Andy - That's all very helpful advice; thank you! I will certainly follow your suggestions.

BTW, re the water-pressure maintaining device... seems like a good project for an inventor with plumbing knowledge. I suspect there may be an alternative solution to the one you saw with the header tank and electric pump. If anyone knows of one - or invents one, that is cheap and effective, please post a description of it here...

Frank

Reply to
Frank W

Very bad idea. If you've got a leak it should be fixed

1) you don't know where the water is going and rotting it may cause. 2) constantly changing the water in the sealed system will hasten its demise due to corrosion.

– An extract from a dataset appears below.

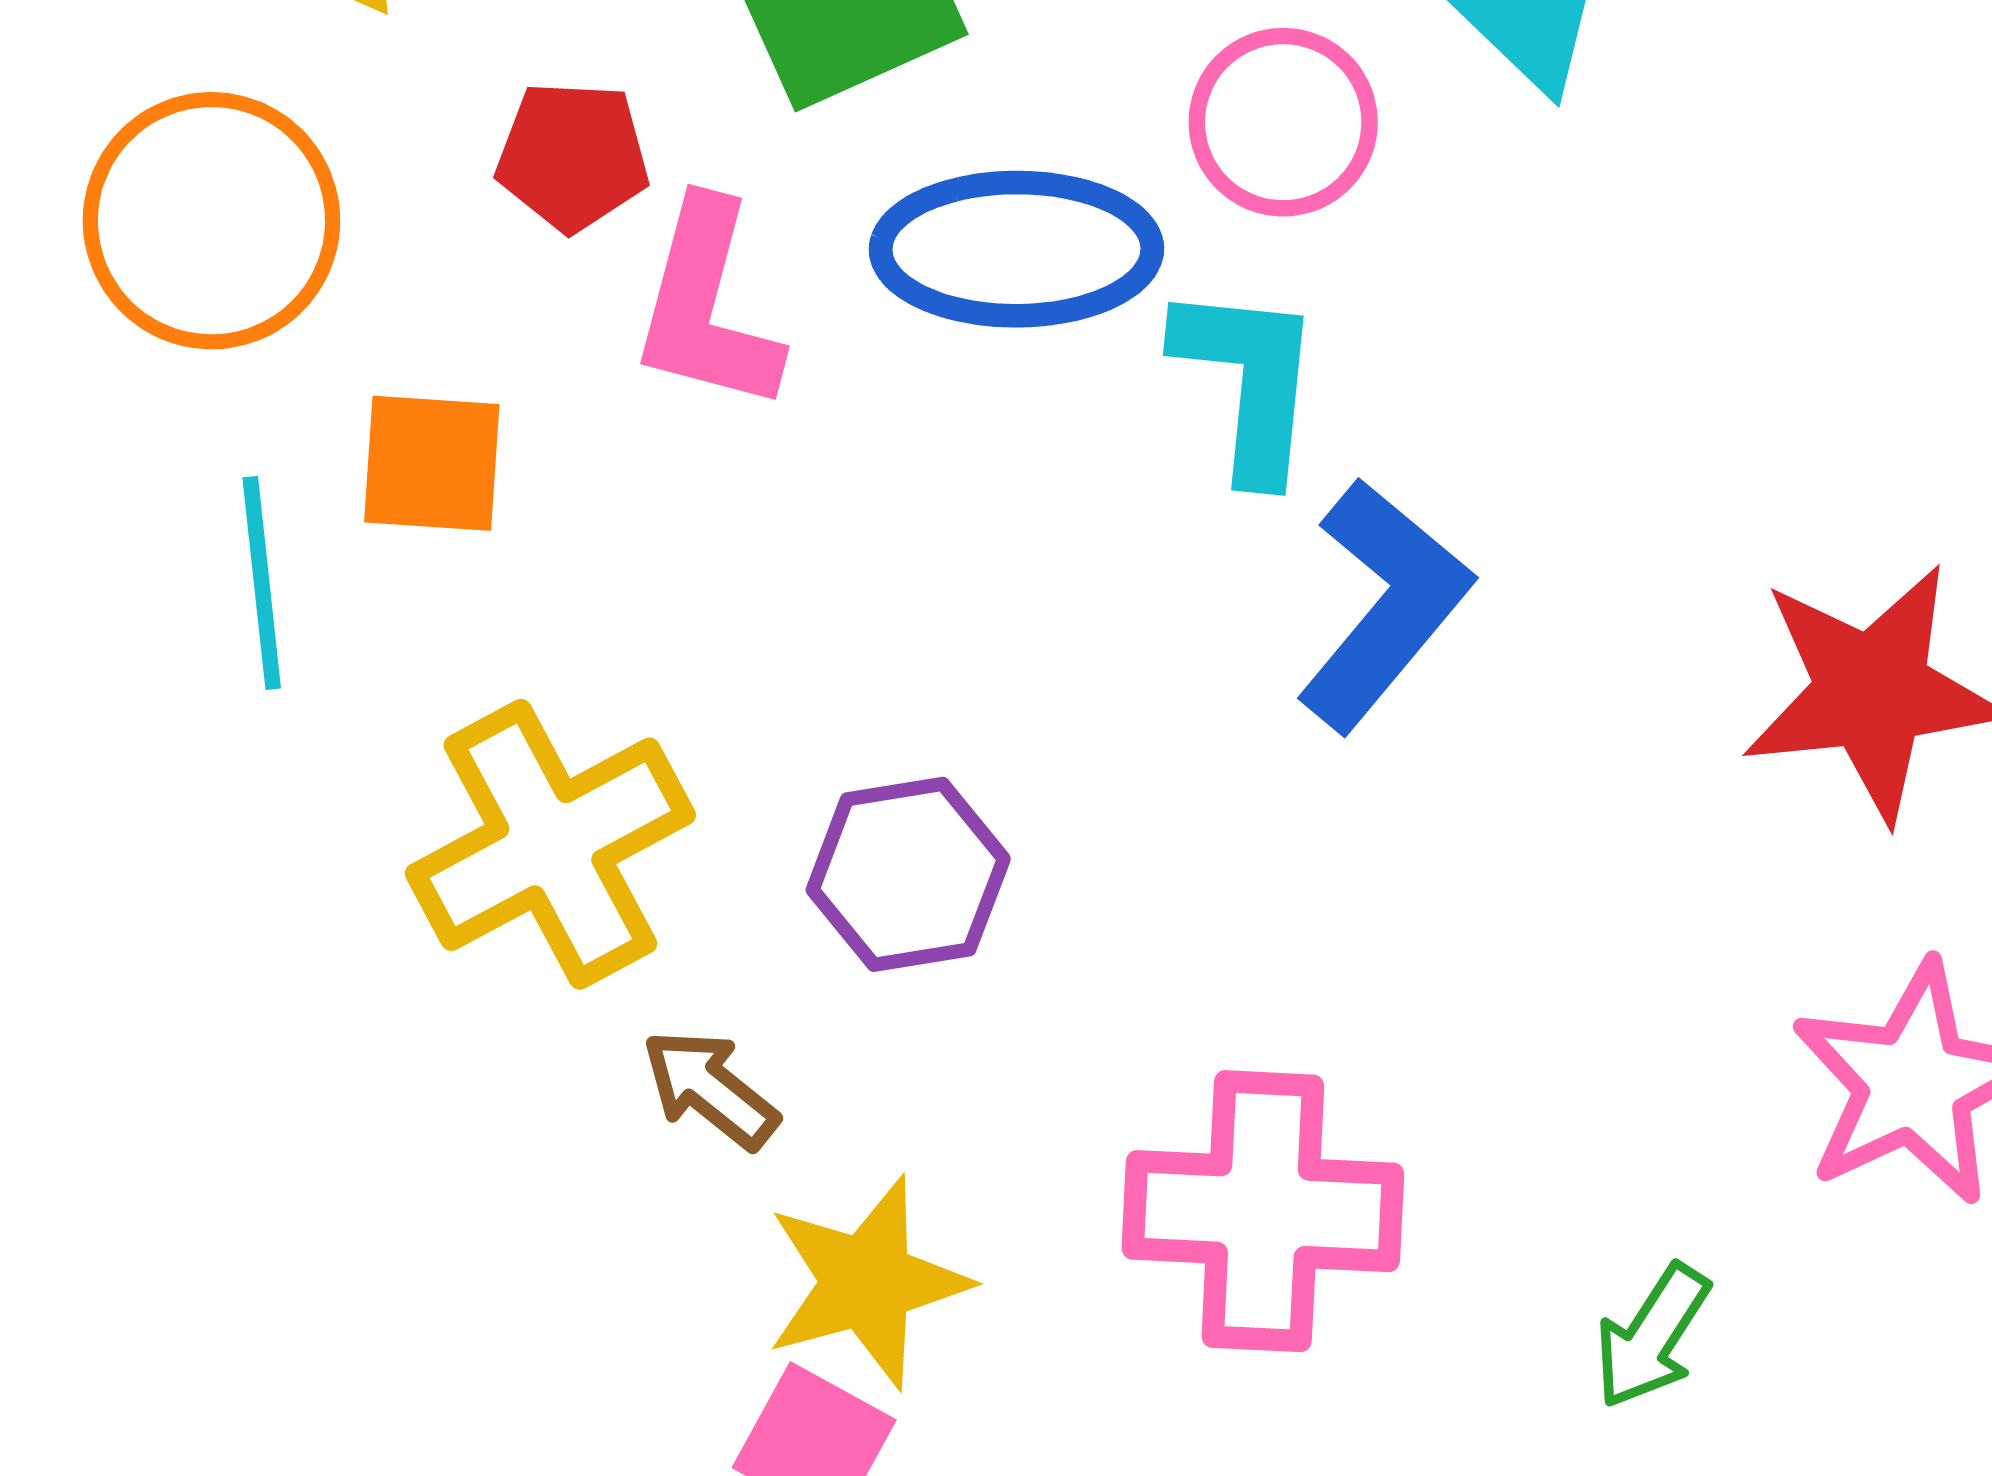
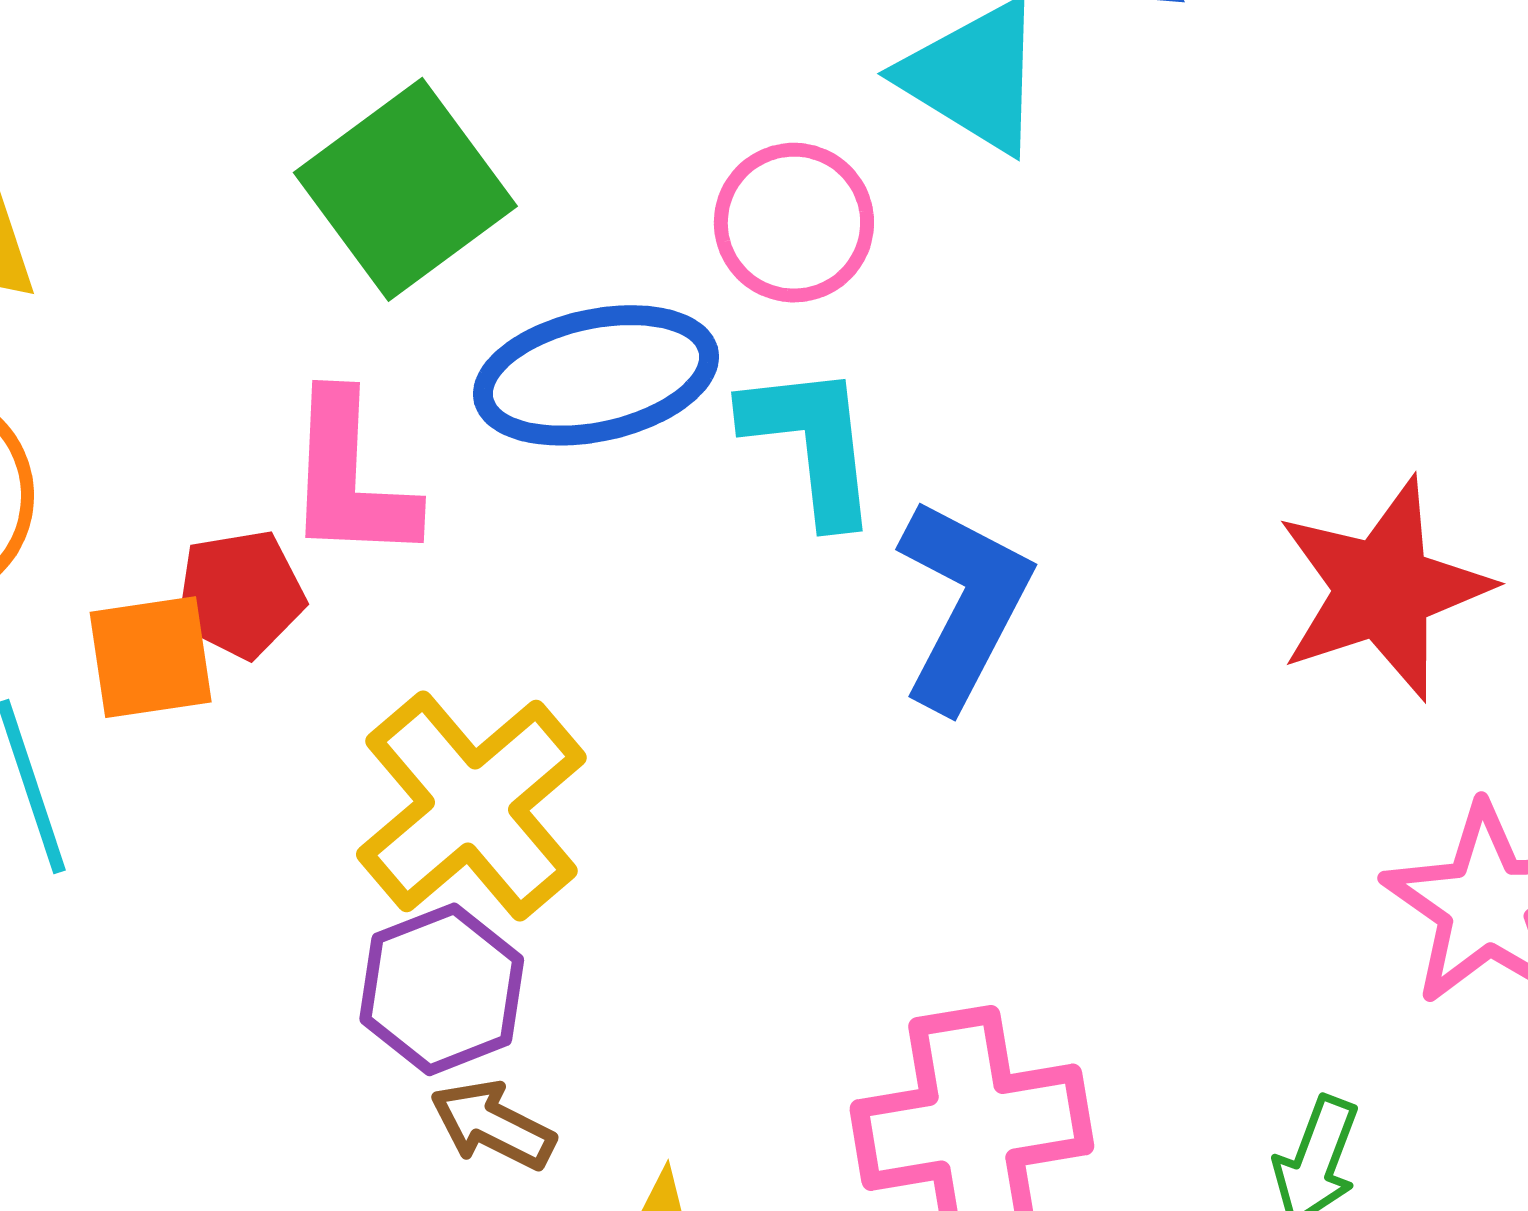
red pentagon: (573, 156) -> (240, 594), moved
yellow cross: (550, 844) -> (471, 806), moved
purple hexagon: (908, 874) -> (442, 989), moved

Small leaks that cause you to top your system say once a month can be cured with the Fernox stuff in a standard cartridge that can be injected into radiator bleed valve. Has worked 100% for me on 2 different systems. Mind you its not cheap RRP >£20 I found mine on special offer at a plumbers merchant.

Reply to
BillR

If you rent it out you need a CORGI landlords certificate. He will fail the combi. Get it fixed.

Reply to
IMM

The system IS NOT supposed to be permanently connected to the mains.

Reply to
IMM

I wasn't aware of that. Thanks for pointing it out.

Frank

Reply to
Frank W

NEVER disclose a new idea here or elsewhere in public before the patent is filled or you will lose all patent rights!!!!!!!!!!

Reply to
James Salisbury

I recently did some work to my system (replaced two radiators, and one TRV). I too suffer from regular topping up. I suspect this is from small leaks at the BSP tails and/or the pipe/valve joints. If the leaks are small enough then the water evaporates from the heat before you notice it.

Anyway, the interesting thing I found was that the system holds approx

50 litres of water, yet it only takes loss of 1 litre to cause the pressure gauge to drop from 1 to almost zero (on a 7 rad system with a really old Valliant combi).

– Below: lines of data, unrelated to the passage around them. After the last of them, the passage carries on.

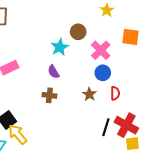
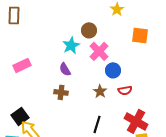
pink cross: (101, 50) -> (99, 51), moved
red semicircle: (115, 93) -> (125, 90), turned 80
black line: (106, 127) -> (97, 124), moved

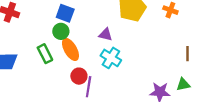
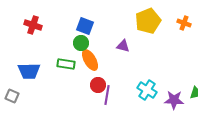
green rectangle: (45, 54) -> (66, 64), turned -54
cyan cross: (111, 58) -> (147, 90), moved

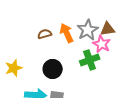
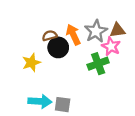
yellow star: (14, 68) -> (31, 63), moved
black circle: (53, 69) -> (58, 47), moved

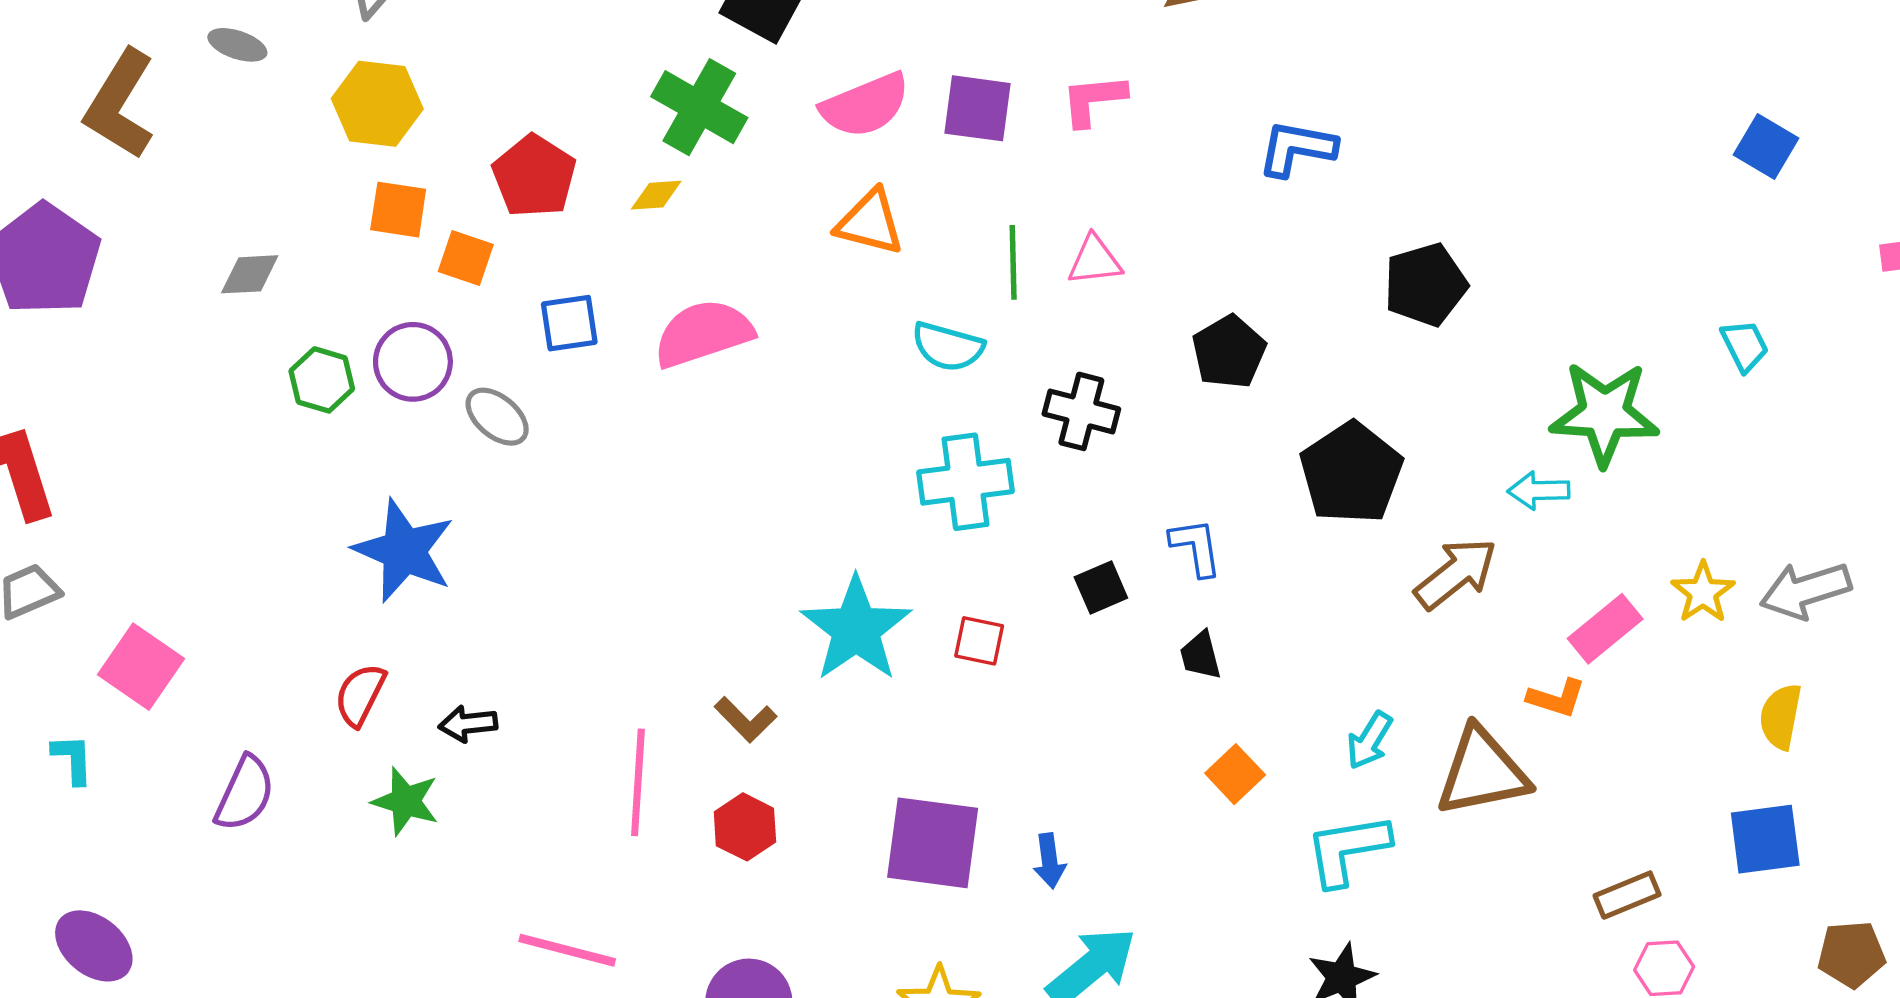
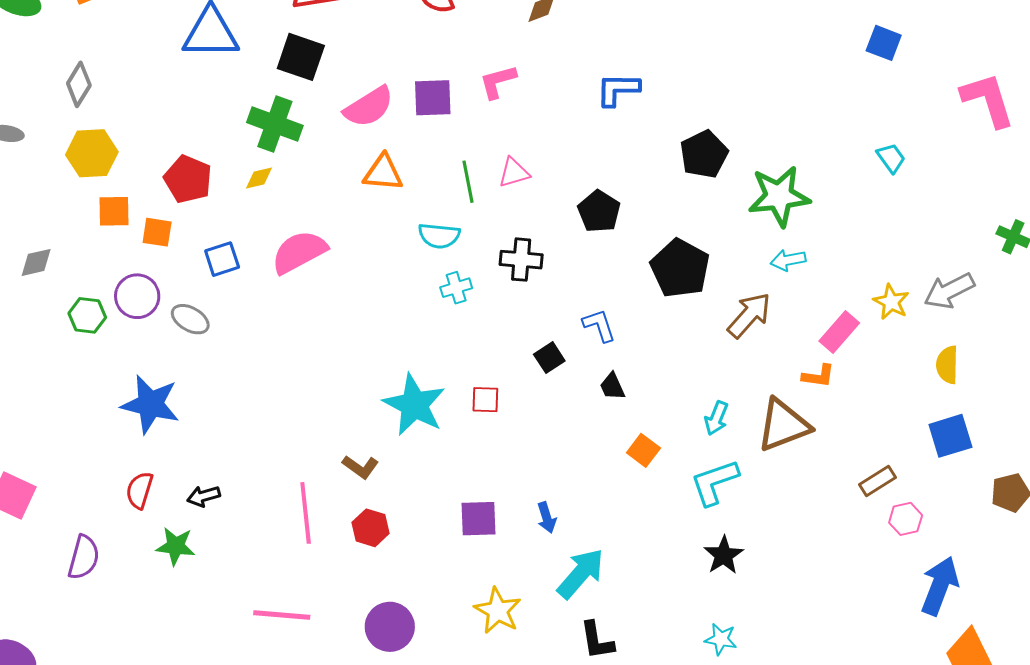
green star: (1604, 414) -> (779, 196), moved
cyan cross: (965, 482) -> (456, 288), moved, size x0.6
purple square: (933, 843) -> (479, 519), size x0.7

I used to get concerned when the gauge dropped this low, but not anymore.

If you have a leaking BSP tail / rad joint then it can be re-taped (PTFE) without draining the system. Just shut off the rad valves, and put a towel down to catch the leakage. Use a BSP plug to cap off the rad while you are re-doing the PTFE tape. I did this last week for two new radiators, and only lost 0.5 litres per radiator.

Ian

Reply to
I.Wilson

A header tank, surely? ;-)

Reply to
Andrew Gabriel

It does depend on how often he is topping up. It might be going a couple of months between top ups but the OP really hates doing the job. ON the other hand there may be a big leak (or other problem) whcih needs fixing pronto.

Reply to
Ed Sirett

A simple implementation (which would fall foul of several bylaws) would be a pressure reducing valve, set to 1 Bar output and then a filling loop permanently connected and opened to the heating circuit. This would ensure the circuit never fell more than a small amount below the 1 bar from the reducing valve. When the system is hot the NRVs in the filling loop will keep it in.

Unfortunately a failure mode of PRVs is to let full pressure through, which would be a bad thing.

Reply to
Ed Sirett

Replying to top posted reply :-(.

Check the operation of the expansion vessel and/or drop its pre-charge pressure to about 0.6 bar.